Top of Extracted records

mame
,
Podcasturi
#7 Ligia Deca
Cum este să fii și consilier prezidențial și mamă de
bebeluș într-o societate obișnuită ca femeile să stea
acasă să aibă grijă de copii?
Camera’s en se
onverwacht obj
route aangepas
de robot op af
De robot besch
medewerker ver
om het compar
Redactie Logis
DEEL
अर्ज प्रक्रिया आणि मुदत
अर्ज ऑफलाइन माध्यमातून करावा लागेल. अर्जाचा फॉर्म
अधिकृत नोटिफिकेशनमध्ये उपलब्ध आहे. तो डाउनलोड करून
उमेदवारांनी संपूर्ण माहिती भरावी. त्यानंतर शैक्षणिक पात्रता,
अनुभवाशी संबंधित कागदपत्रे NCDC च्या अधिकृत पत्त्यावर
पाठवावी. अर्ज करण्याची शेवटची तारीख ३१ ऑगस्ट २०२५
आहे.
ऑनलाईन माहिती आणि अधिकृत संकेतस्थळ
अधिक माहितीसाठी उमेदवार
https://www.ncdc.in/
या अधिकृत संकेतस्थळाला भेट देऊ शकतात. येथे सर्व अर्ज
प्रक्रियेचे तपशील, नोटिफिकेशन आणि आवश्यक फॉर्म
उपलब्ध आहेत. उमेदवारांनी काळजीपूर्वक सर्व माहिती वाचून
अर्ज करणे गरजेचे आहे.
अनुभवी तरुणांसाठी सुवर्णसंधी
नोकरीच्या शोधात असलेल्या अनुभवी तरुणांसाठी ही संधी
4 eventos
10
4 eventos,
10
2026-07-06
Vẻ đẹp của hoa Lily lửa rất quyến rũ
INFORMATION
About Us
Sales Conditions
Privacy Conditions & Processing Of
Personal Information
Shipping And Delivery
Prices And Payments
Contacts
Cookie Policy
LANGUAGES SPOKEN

Bottom of Extracted records

Exercise brief: Check each line of the entries above for the word "उपलब". List the ones that have it.

Exercise answer:
अधिकृत नोटिफिकेशनमध्ये उपलब्ध आहे. तो डाउनलोड करून
उपलब्ध आहेत. उमेदवारांनी काळजीपूर्वक सर्व माहिती वाचून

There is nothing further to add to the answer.